* [PROBLEM DETAILS]
How many lines below hold the string "után"? Report that number alone.

* [EXERCISE INPUT]
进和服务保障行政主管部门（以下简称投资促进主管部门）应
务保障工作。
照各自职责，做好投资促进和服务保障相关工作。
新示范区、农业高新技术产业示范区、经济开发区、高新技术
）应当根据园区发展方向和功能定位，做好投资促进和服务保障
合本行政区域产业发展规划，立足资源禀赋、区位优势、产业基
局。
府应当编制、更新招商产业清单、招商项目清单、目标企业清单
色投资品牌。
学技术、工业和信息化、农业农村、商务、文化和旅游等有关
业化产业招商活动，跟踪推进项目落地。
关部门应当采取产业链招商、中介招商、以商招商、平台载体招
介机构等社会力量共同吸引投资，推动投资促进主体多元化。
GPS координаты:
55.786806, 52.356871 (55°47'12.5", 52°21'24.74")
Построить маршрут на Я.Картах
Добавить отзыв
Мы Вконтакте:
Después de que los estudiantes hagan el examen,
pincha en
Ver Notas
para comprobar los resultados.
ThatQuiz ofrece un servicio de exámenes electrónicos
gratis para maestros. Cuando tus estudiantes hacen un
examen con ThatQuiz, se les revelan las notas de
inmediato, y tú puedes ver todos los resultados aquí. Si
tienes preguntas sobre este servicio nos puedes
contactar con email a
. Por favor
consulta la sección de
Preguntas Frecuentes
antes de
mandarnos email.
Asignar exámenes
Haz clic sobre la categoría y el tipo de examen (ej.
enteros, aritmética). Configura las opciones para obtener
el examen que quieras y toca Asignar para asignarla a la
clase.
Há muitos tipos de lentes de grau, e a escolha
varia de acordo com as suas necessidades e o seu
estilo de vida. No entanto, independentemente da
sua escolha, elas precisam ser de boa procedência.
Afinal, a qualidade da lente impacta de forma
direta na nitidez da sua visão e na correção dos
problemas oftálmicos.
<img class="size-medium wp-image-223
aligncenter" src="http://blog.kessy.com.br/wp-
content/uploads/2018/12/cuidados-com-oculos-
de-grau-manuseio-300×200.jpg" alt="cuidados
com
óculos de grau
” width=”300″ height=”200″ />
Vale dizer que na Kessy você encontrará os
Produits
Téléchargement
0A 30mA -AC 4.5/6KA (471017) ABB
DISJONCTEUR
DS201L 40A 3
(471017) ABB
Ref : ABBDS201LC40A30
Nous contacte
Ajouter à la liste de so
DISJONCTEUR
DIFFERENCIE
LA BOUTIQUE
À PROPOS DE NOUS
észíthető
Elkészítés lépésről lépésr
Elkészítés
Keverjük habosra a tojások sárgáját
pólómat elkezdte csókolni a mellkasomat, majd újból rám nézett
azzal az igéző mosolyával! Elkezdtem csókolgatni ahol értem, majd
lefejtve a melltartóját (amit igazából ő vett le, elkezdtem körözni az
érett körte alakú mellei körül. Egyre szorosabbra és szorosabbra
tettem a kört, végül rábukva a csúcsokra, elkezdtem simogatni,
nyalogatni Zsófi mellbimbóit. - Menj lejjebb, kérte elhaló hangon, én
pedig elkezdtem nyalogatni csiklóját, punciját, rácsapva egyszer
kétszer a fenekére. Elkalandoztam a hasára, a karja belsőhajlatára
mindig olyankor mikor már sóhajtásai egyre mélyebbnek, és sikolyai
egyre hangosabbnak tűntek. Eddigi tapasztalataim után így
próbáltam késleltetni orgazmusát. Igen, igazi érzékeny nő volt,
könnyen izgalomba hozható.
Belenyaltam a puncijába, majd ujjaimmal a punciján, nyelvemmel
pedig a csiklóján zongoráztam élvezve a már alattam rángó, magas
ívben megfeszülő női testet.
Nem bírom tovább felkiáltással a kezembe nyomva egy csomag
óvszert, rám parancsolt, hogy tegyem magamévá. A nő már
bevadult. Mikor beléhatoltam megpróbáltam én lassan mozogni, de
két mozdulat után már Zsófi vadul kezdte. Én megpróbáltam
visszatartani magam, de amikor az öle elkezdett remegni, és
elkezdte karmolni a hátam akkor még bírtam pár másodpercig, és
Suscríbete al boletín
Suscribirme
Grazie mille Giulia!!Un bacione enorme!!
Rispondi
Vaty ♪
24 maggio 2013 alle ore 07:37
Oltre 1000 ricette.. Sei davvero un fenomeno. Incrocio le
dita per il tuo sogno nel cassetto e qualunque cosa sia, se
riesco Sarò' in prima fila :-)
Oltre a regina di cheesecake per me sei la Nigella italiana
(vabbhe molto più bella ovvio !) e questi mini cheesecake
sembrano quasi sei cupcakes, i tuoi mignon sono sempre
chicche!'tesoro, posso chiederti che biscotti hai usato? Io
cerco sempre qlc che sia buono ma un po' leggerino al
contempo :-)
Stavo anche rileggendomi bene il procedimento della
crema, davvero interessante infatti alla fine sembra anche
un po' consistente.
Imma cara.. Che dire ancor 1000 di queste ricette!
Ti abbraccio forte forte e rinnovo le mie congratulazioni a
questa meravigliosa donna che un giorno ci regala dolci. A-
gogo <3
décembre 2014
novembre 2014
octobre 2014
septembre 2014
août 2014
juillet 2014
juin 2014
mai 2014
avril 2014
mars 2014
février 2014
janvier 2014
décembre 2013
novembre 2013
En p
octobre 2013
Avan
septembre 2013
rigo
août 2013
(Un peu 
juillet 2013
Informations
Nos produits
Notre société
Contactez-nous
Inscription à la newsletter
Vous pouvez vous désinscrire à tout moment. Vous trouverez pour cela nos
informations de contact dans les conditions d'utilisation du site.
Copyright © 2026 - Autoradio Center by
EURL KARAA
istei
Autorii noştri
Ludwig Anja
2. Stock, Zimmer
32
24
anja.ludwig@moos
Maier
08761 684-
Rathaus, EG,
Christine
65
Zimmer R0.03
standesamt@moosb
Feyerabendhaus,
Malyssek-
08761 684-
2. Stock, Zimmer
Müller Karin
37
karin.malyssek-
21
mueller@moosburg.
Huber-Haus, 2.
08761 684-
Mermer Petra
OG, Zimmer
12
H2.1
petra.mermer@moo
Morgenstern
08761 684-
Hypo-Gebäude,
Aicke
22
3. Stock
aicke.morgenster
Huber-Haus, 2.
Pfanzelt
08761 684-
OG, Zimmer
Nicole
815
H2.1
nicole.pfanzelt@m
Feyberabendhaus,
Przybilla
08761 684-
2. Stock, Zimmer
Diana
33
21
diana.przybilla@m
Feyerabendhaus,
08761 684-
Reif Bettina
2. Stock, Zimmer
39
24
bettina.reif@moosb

* [SOLUTION]
2